How Black Country tobacco baron's plan went up in smoke
Tobacco baron Phillip Hall wanted to earn a fortune making fake cigarettes and tobacco but is now behind bars after the plan turned into a pipe dream.
It went up in smoke after customs officers secretly put him under surveillance and discovered he was linked to a string of multi-million pound plots.
The 52-year-old was involved with a gang that traded smuggled and counterfeit cigarettes illegally manufactured in the UK and set up a factory in the East Midlands capable of making up to 625 million counterfeit cigarettes.
When jailing Hall for five years for his part in the racket in 2011, a judge told him: "The project was grand with a series of plants set to evade duty and make millions."
Hall was also the brains behind an £8.5 million tobacco smuggling scam that ended in further jail terms for him and two of his henchmen at Nottingham Crown Court yesterday.
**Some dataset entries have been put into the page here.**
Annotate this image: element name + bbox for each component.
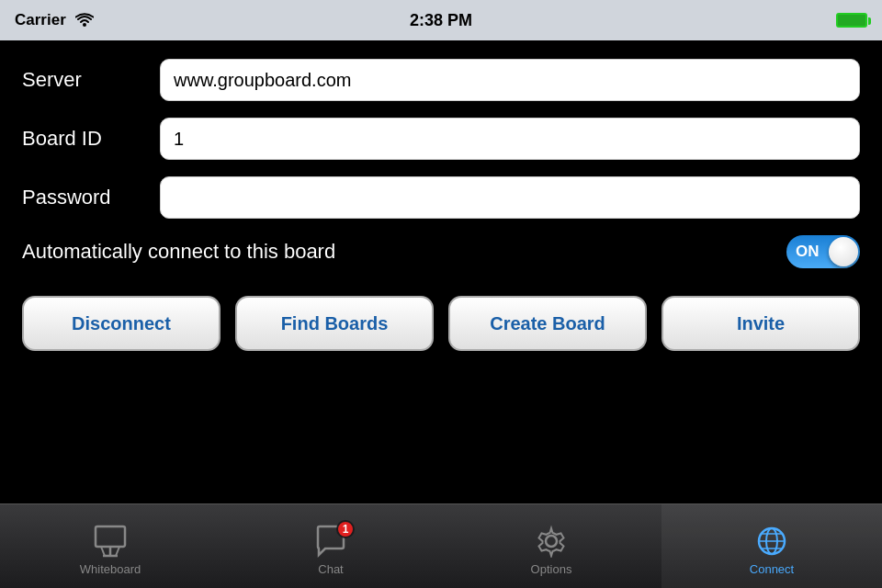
chat-badge: 1 [336,520,355,538]
battery-icon [836,13,867,28]
password-row: Password [22,176,860,219]
find-boards-button[interactable]: Find Boards [235,296,434,351]
svg-rect-1 [96,526,125,547]
server-label: Server [22,68,160,92]
board-id-row: Board ID [22,118,860,160]
tab-connect[interactable]: Connect [662,504,882,588]
wifi-icon [75,13,94,28]
status-time: 2:38 PM [410,11,472,30]
toggle-knob [829,237,858,266]
action-buttons-row: Disconnect Find Boards Create Board Invi… [22,296,860,351]
board-id-label: Board ID [22,127,160,151]
tab-bar: Whiteboard 1 Chat Options [0,503,882,588]
connect-icon-wrap [752,524,792,559]
create-board-button[interactable]: Create Board [448,296,647,351]
board-id-input[interactable] [160,118,860,160]
whiteboard-tab-label: Whiteboard [80,562,141,576]
carrier-label: Carrier [15,11,66,29]
gear-icon [533,525,570,558]
main-content: Server Board ID Password Automatically c… [0,40,882,503]
whiteboard-icon [92,525,129,558]
tab-whiteboard[interactable]: Whiteboard [0,504,220,588]
svg-point-0 [83,23,86,27]
auto-connect-row: Automatically connect to this board ON [22,235,860,268]
status-bar: Carrier 2:38 PM [0,0,882,40]
tab-options[interactable]: Options [441,504,662,588]
connect-tab-label: Connect [750,562,794,576]
svg-line-5 [116,547,119,556]
options-icon-wrap [531,524,571,559]
svg-point-6 [546,536,557,547]
status-left: Carrier [15,11,94,29]
auto-connect-toggle[interactable]: ON [786,235,860,268]
auto-connect-label: Automatically connect to this board [22,240,335,264]
svg-line-4 [101,547,105,556]
server-input[interactable] [160,59,860,101]
connect-icon [753,525,790,558]
password-input[interactable] [160,176,860,219]
tab-chat[interactable]: 1 Chat [220,504,441,588]
chat-tab-label: Chat [318,562,343,576]
status-right [836,13,867,28]
invite-button[interactable]: Invite [662,296,860,351]
password-label: Password [22,186,160,209]
chat-icon-wrap: 1 [311,524,351,559]
whiteboard-icon-wrap [90,524,130,559]
toggle-label: ON [796,243,820,261]
options-tab-label: Options [531,562,572,576]
server-row: Server [22,59,860,101]
disconnect-button[interactable]: Disconnect [22,296,220,351]
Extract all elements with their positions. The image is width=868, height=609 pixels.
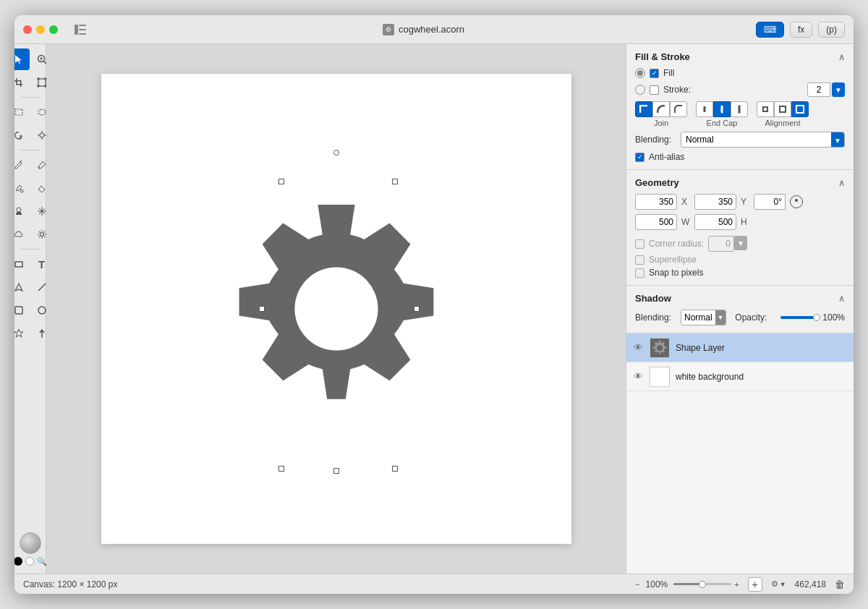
zoom-slider[interactable] <box>673 583 731 585</box>
stroke-value-input[interactable]: 2 <box>807 82 830 97</box>
properties-button[interactable]: ⌨ <box>756 22 784 38</box>
svg-line-39 <box>38 231 39 232</box>
zoom-in-icon[interactable]: + <box>734 580 739 589</box>
shape-rect-tool[interactable] <box>14 299 30 321</box>
shadow-blending-select[interactable]: Normal ▼ <box>681 310 726 325</box>
tool-divider-1 <box>20 97 41 98</box>
rotation-input[interactable] <box>754 194 786 210</box>
close-button[interactable] <box>23 25 32 34</box>
handle-top-circle[interactable] <box>333 150 339 156</box>
handle-topleft[interactable] <box>278 179 284 184</box>
shadow-blending-arrow[interactable]: ▼ <box>715 310 726 325</box>
cloud-tool[interactable] <box>14 223 30 245</box>
endcap-butt-btn[interactable] <box>696 101 713 117</box>
vector-pen-tool[interactable] <box>14 276 30 298</box>
x-label: X <box>681 197 690 207</box>
h-input[interactable] <box>694 214 736 230</box>
blending-dropdown-arrow[interactable]: ▼ <box>831 132 844 148</box>
endcap-square-btn[interactable] <box>731 101 748 117</box>
shadow-opacity-slider[interactable] <box>780 316 817 319</box>
star-tool[interactable] <box>14 323 30 344</box>
fill-stroke-chevron[interactable]: ∧ <box>838 52 845 62</box>
snap-row: Snap to pixels <box>635 268 845 278</box>
join-miter-btn[interactable] <box>635 101 652 117</box>
zoom-small-icon[interactable]: 🔍 <box>37 557 47 566</box>
crop-tool[interactable] <box>14 72 30 93</box>
svg-point-23 <box>40 133 44 137</box>
svg-rect-29 <box>16 213 22 215</box>
rect-select-tool[interactable] <box>14 101 30 123</box>
sidebar-toggle-button[interactable] <box>69 19 91 41</box>
geometry-chevron[interactable]: ∧ <box>838 178 845 188</box>
canvas-area[interactable] <box>46 44 626 574</box>
stamp-tool[interactable] <box>14 200 30 222</box>
antialias-row: ✓ Anti-alias <box>635 152 845 162</box>
handle-midright[interactable] <box>414 306 420 312</box>
shadow-section: Shadow ∧ Blending: Normal ▼ Opacity: <box>626 286 854 333</box>
zoom-out-icon[interactable]: − <box>635 580 639 589</box>
paint-bucket-tool[interactable] <box>14 177 30 199</box>
stroke-checkbox[interactable] <box>650 85 659 95</box>
background-color[interactable] <box>25 557 34 566</box>
coordinates: 462,418 <box>795 579 826 589</box>
rotation-circle[interactable] <box>790 195 803 208</box>
pen-tool[interactable] <box>14 154 30 176</box>
svg-rect-3 <box>79 33 86 35</box>
handle-midleft[interactable] <box>259 306 265 312</box>
corner-radius-checkbox[interactable] <box>635 239 644 249</box>
layer-background-eye[interactable]: 👁 <box>632 371 644 383</box>
y-input[interactable] <box>694 194 736 210</box>
layer-background[interactable]: 👁 white background <box>626 362 854 391</box>
svg-rect-52 <box>780 106 786 112</box>
handle-bottomleft[interactable] <box>278 466 284 472</box>
x-input[interactable] <box>635 194 677 210</box>
join-round-btn[interactable] <box>652 101 670 117</box>
snap-label: Snap to pixels <box>649 268 703 278</box>
align-center-btn[interactable] <box>774 101 791 117</box>
shadow-opacity-label: Opacity: <box>735 312 775 323</box>
svg-rect-28 <box>17 212 21 213</box>
superellipse-checkbox[interactable] <box>635 255 644 265</box>
stroke-radio[interactable] <box>635 85 645 95</box>
maximize-button[interactable] <box>49 25 58 34</box>
handle-bottommid[interactable] <box>333 468 339 474</box>
p-button[interactable]: (p) <box>818 22 845 38</box>
xy-row: X Y <box>635 194 845 210</box>
delete-layer-button[interactable]: 🗑 <box>835 579 845 590</box>
fx-button[interactable]: fx <box>790 22 812 38</box>
fill-checkbox[interactable]: ✓ <box>650 69 659 78</box>
fill-label: Fill <box>663 68 674 78</box>
shadow-chevron[interactable]: ∧ <box>838 294 845 304</box>
w-input[interactable] <box>635 214 677 230</box>
handle-bottomright[interactable] <box>392 466 398 472</box>
stroke-row: Stroke: 2 ▼ <box>635 82 845 97</box>
rotation-dot <box>795 199 798 202</box>
color-picker[interactable] <box>20 532 41 554</box>
join-bevel-btn[interactable] <box>670 101 687 117</box>
zoom-handle[interactable] <box>699 581 706 588</box>
shadow-opacity-handle[interactable] <box>813 314 820 321</box>
layer-shape-eye[interactable]: 👁 <box>632 342 644 354</box>
endcap-round-btn[interactable] <box>713 101 731 117</box>
rect-shape-tool[interactable] <box>14 253 30 275</box>
geometry-header: Geometry ∧ <box>635 177 845 188</box>
add-layer-button[interactable]: + <box>748 577 762 592</box>
lasso-tool[interactable] <box>14 124 30 146</box>
fill-stroke-title: Fill & Stroke <box>635 51 690 62</box>
fill-radio[interactable] <box>635 68 645 78</box>
layer-shape[interactable]: 👁 Shape Layer <box>626 333 854 362</box>
snap-checkbox[interactable] <box>635 268 644 278</box>
align-outside-btn[interactable] <box>791 101 809 117</box>
minimize-button[interactable] <box>36 25 45 34</box>
stroke-dropdown[interactable]: ▼ <box>832 82 845 97</box>
svg-rect-13 <box>37 78 39 80</box>
align-inside-btn[interactable] <box>757 101 774 117</box>
select-tool[interactable] <box>14 48 30 70</box>
handle-topright[interactable] <box>392 179 398 184</box>
foreground-color[interactable] <box>14 557 22 566</box>
svg-rect-9 <box>16 84 22 85</box>
antialias-checkbox[interactable]: ✓ <box>635 153 644 162</box>
blending-row: Blending: Normal ▼ <box>635 132 845 148</box>
settings-button[interactable]: ⚙ ▼ <box>771 579 786 589</box>
blending-select[interactable]: Normal ▼ <box>681 132 845 148</box>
The three were part of a 13-strong gang that secretly imported raw leaf into the UK through Europe together with cutting and shredding machines.
The crooks used manufacturing plants set up in industrial units throughout the Black Country and elsewhere to turn the leaf into counterfeit rolling tobacco that was illegally sold as Golden Virginia.
The premises included addresses in Willenhall Street, Wednesbury, Ashmore Lake Way, Willenhall, Macrome Road, Aldersley and Burton Road East, Dudley.
Investigators said Hall was a pivotal figure in the fraudulent evasion of tobacco duty, arranging the importation of machinery and tobacco and deciding what to buy and when. He negotiated with foreign suppliers and set the price for the sale of fake tobacco pouches on UK streets. He also created bogus businesses to conceal the scale of the fraud and the role of the gang.
The scam started to unravel after customs officers swooped on the Wednesbury plant in August 2009 and discovered a large haul of shredded tobacco and pouches of the counterfeit tobacco.
Unprocessed tobacco leaf was found at the Willenhall premises and further raids followed at those in Aldersley and Dudley where shredding machinery and more tobacco was unearthed early the next year.
Gary Lampon, assistant director of Criminal Investigation for Revenue and Customs said after yesterday's case: "This was a well organised international crime gang with career-criminal Hall as its mastermind.
"The smuggling plot operated on a commercial scale, both in its organisation of capital and its workforce. They had no regard for the money they stole from public finances and honest taxpayers, which has been substantial. We are determined to bring those involved in this form of criminality before the courts so justice can be served."
Hall, who variously lived at Ruskin Road, Fallings Park, Oberon Grove, Wednesbury, and Highland Way, Rugeley, and is already serving the prison term imposed for the East Midland cigarette racket pleaded guilty to fraudulent evasion of duty and received a further two-year term yesterday that will be served at the same time.
His henchmen Thomas Connors and John O'Brien were each locked up for three and a half years and two years two months for their roles.
Kelly Sowden, 30, of Wolverhampton Street, Wednesbury who pleaded guilty to the fraud, received a three-month suspended prison sentence with 120 hours' unpaid work. She was a packer for the counterfeit tobacco pouches and helped to buy some of the machinery. Donald James, 54, from Meschines Street, Coventry, who worked alongside Hall pleaded guilty and got a 12-month suspended jail term.
Joy Richards, 51, of Oberon Grove, Wednesbury, admitted the offence and was given an eight-month suspended sentence.
She opened bank accounts and used existing accounts to make payments to Italy for the tobacco. Her home was also used to prepare and fill pouches of counterfeit Golden Virginia.
James Patrick Richards, 20, of the same address pleaded guilty and was sentenced to carry out 80 hours of unpaid work. He helped to produce the counterfeit Golden Virginia. Vicky
Hall, aged 27, from Rednal, Birmingham, was found guilty and given a three-month jail sentence, suspended for 18 months. She allowed her bank accounts to be used for the fraud.
Michael Panayi aged 56 from Broughton Astley, Leicestershire, pleaded guilty and was sentenced to nine months in prison, suspended for 18 months, and ordered to carry out unpaid work. He allowed a barn to be used to store a shredder and tobacco and hid machinery.
Simon John Howard, 45, of Hornchurch, Essex, was found guilty and received a 21- month jail term suspended for 18 months with 240 hours of unpaid work and a six- month night time curfew. He bought and imported tobacco shredding machines from Russia and helped to purchase tobacco.
Paul Percival, 52, from Springfield, Chelmsford, was found guilty and given an identical sentence to Howard. Both had similar involvement in the crime. Two other defendants – a 57 year old man from Leeds and another man aged 45 of no fixed address – also received suspended jail sentences after admitting the offence.